→ PROBLEM TO SOLVE
Retype, word for word, the line holding "Image resolution: width=536" and each line after it down to the end of the data; pictures are not copied.

→ MATERIALS PROVIDED

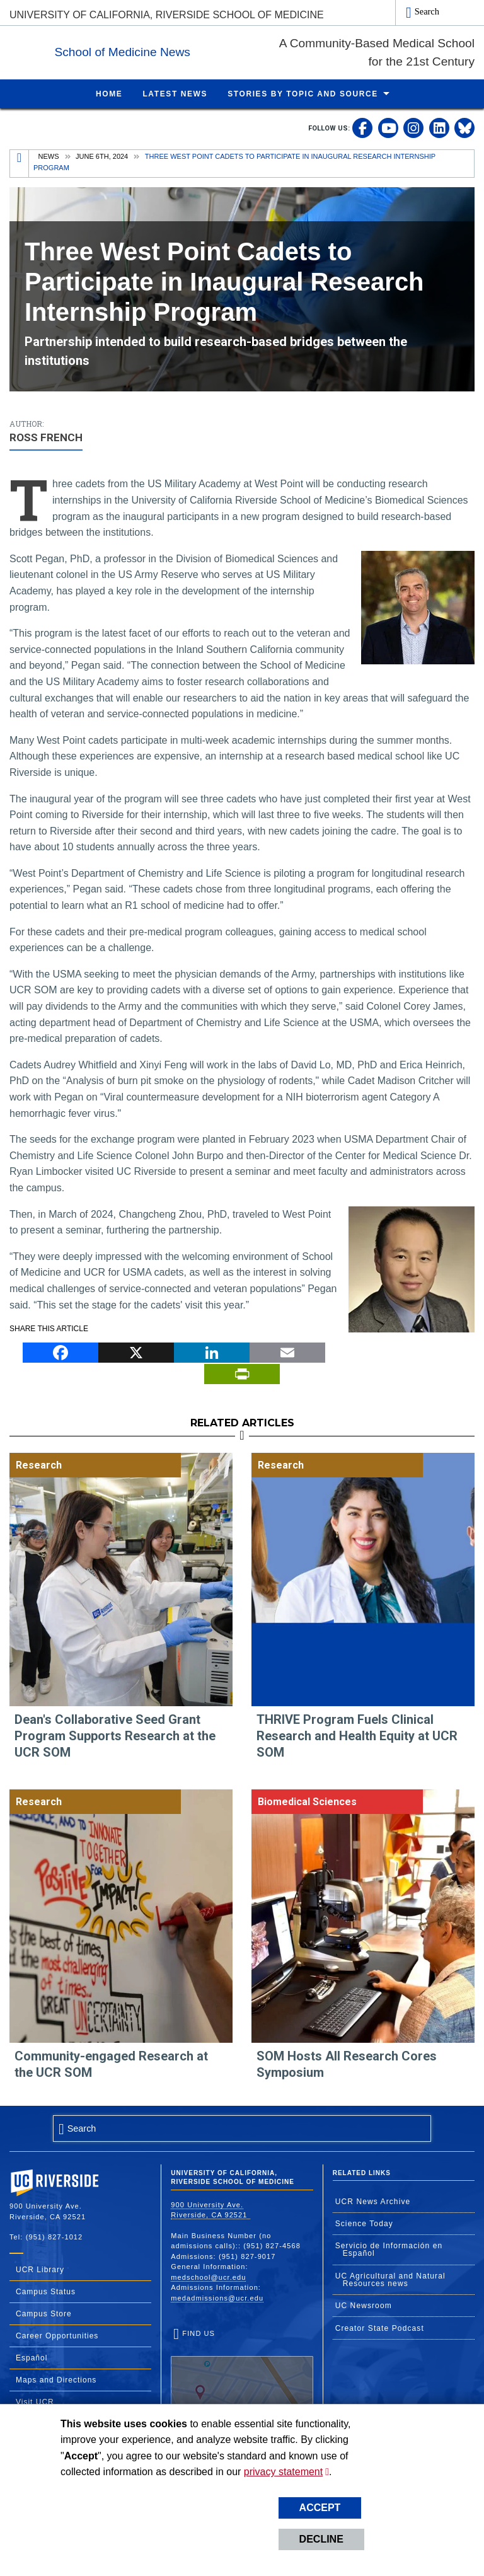  I want to click on [link to instagram], so click(413, 127).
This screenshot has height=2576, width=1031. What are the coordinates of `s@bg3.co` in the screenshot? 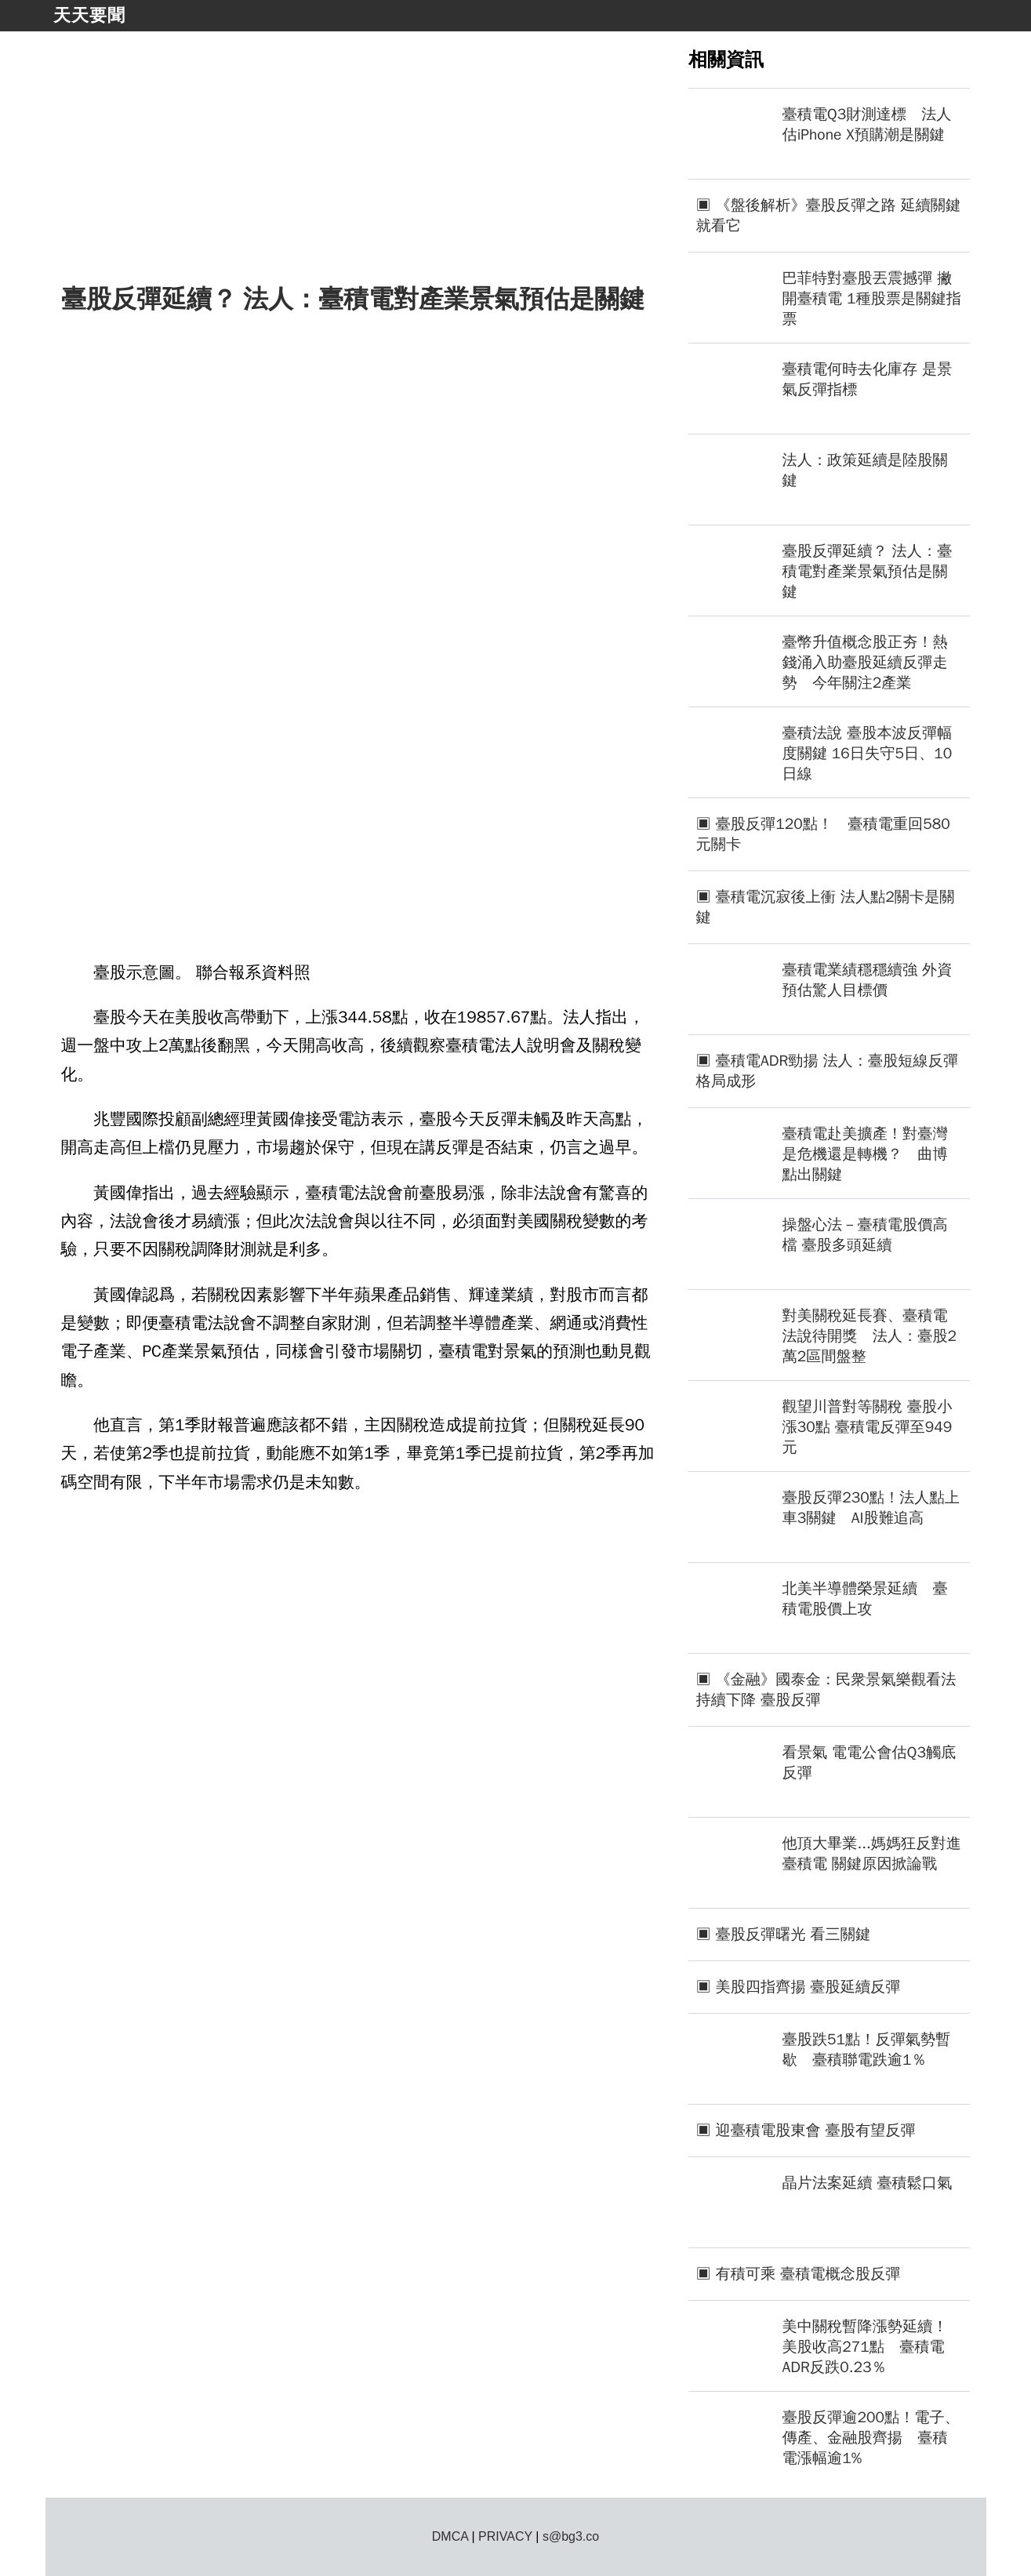 It's located at (571, 2536).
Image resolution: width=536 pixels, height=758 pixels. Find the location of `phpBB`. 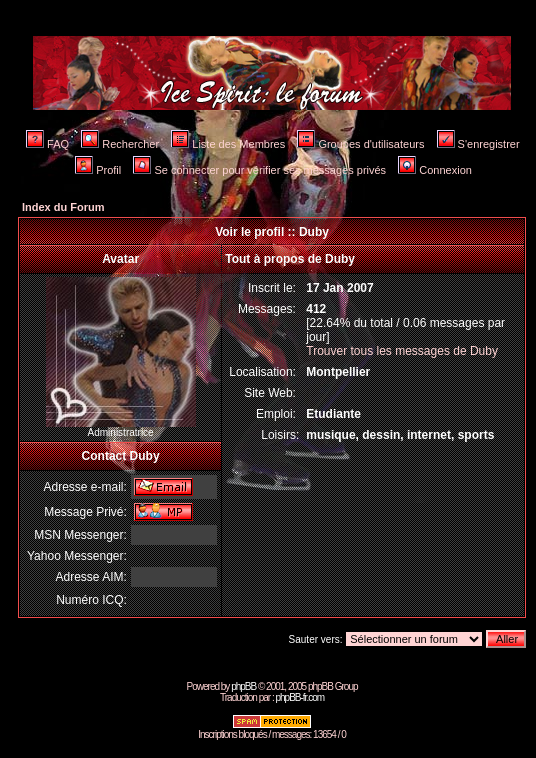

phpBB is located at coordinates (243, 686).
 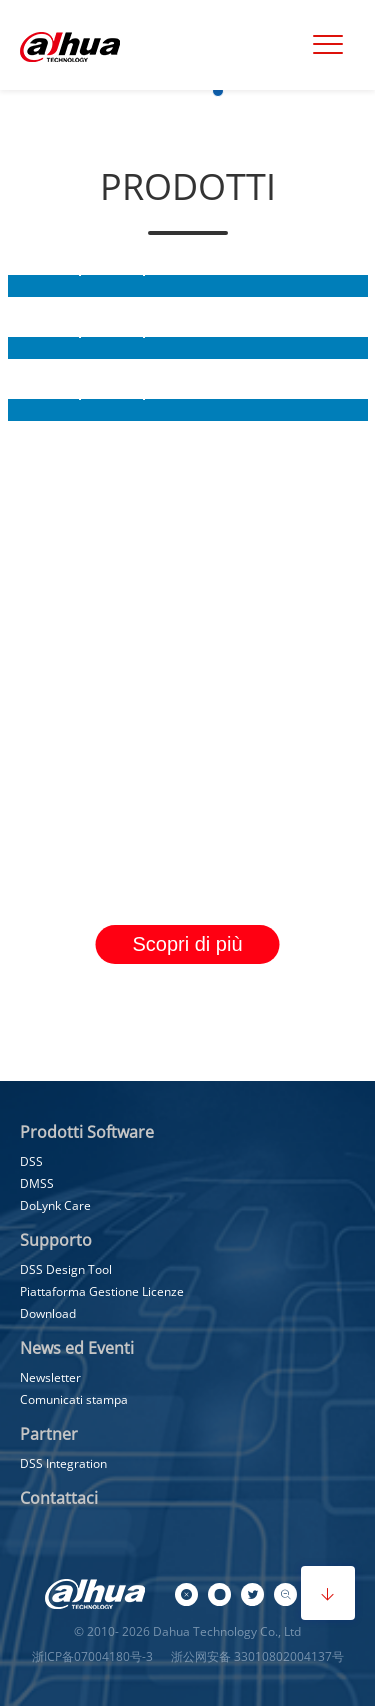 I want to click on Newsletter, so click(x=50, y=1377).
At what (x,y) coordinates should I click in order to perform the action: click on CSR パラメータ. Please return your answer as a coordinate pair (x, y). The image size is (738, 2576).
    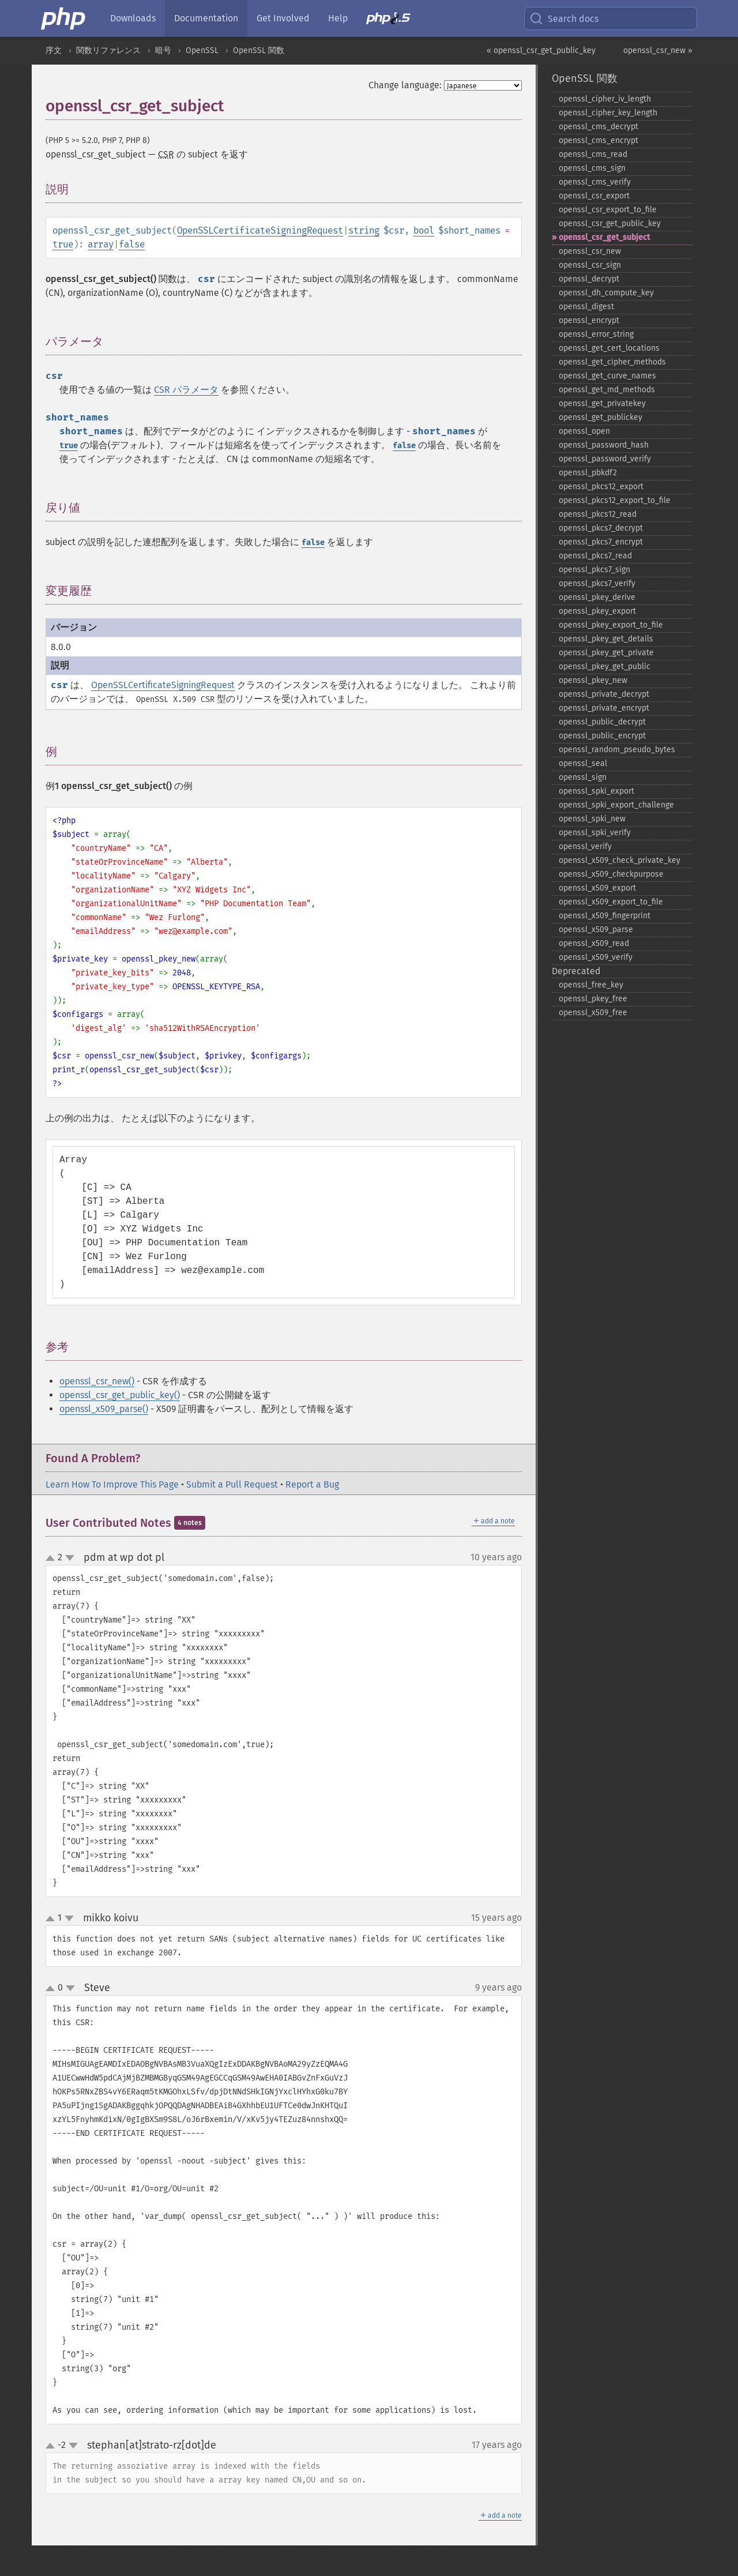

→ RESPONSE AREA
Image resolution: width=536 pixels, height=758 pixels. Find the location of `phpBB`. 

phpBB is located at coordinates (243, 686).
  I want to click on Newsletter, so click(x=50, y=1377).
At what (x,y) coordinates should I click in order to perform the action: click on CSR パラメータ. Please return your answer as a coordinate pair (x, y). The image size is (738, 2576).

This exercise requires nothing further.